1) Most of your focus should be on the next milestone

If you just reached Milestone #3, you should start focusing on Milestone #4, not Milestone #7. For example, if you just built an MVP, don't worry about hiring the CFO that you'll need if you go public some day, focus on finding a good user acquisition channel instead.

2) Lay the groundwork for future milestones

Under this model, your company's value won't increase when you skip milestones. However, if you know your next few goals and know what's needed to achieve them, you can set yourself up for success by laying some groundwork ahead of time. For example, if your current goal is to hit $500k in annual revenue and the next goal is to hire a VP of Sales, then on the one hand most of your focus should be on revenue growth, but on the other hand finding a good VP takes time, so starting to do interviews now is a good idea.

The value of models

This post presented a few (somewhat arbitrary) mental models for valuing startups. None of these models is ideal**, but each of them has interesting implications for how to maximize the long-term value of a company. While no early stage investor or founder should be explicitly calculating a startup's value using these formulas, the implications are still relevant: you should mostly focus on near term milestones and not things you won't need for several years, you should beef up your company's biggest weaknesses, you should prioritize building a strong team because that has a large impact on everything else in the company, and so on.

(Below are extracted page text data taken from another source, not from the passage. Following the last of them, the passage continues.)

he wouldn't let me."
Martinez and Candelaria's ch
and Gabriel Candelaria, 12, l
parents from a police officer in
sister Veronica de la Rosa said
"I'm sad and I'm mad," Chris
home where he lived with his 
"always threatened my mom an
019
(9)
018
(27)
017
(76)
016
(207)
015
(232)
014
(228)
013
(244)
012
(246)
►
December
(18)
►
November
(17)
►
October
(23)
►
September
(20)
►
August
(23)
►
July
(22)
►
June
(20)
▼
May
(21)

There are many unknowns in the early days of building a company, and considering different models of success can be a useful exercise for forcing you to be more explicit about the weights you assign to different objectives and near-term tasks.

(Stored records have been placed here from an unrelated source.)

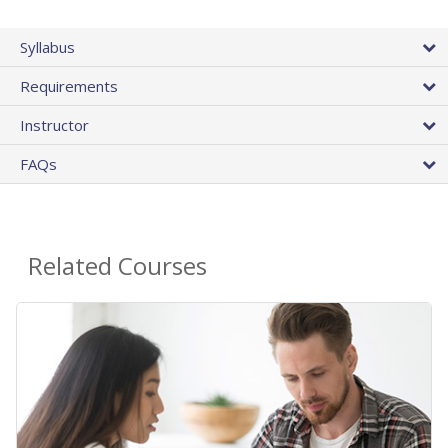
Syllabus
Requirements
Instructor
FAQs
Related Courses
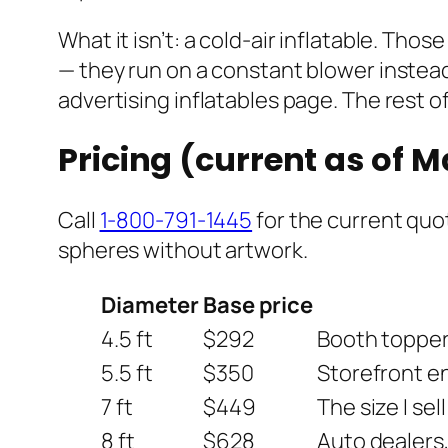
What it isn’t: a cold-air inflatable. Th
— they run on a constant blower instead 
advertising inflatables page. The rest of
Pricing (current as of 
Call
1-800-791-1445
for the current quot
spheres without artwork.
Diameter
Base price
4.5 ft
$292
Booth toppers
5.5 ft
$350
Storefront en
7 ft
$449
The size I sel
8 ft
$628
Auto dealers,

Thank you to Sean Byrnes and Tyler Hogge for giving me feedback on this post.




** Just for fun, here are three examples of these models' weaknesses:

  1. The first model assumes all risks are independent, even though they're not (e.g. stronger product-market fit often implies a better product, and a better product reduces sales risk by being easier to sell).
  2. In the second model, dividing market size by the number of competitors is unlikely to be correct. A $10b market with 10 competitors will result in one company owning most of the market and everyone else struggling to catch up; it's not likely to result in 10 companies worth $1b each. For example, consider Uber vs. Lyft vs. everyone else.
  3. In the third model, there are many milestones that can be achieved in parallel or that do not depend on each other. For example, you can build a sales team and explore marketing channels at the same time, and making progress on either goal will increase your company's valuation.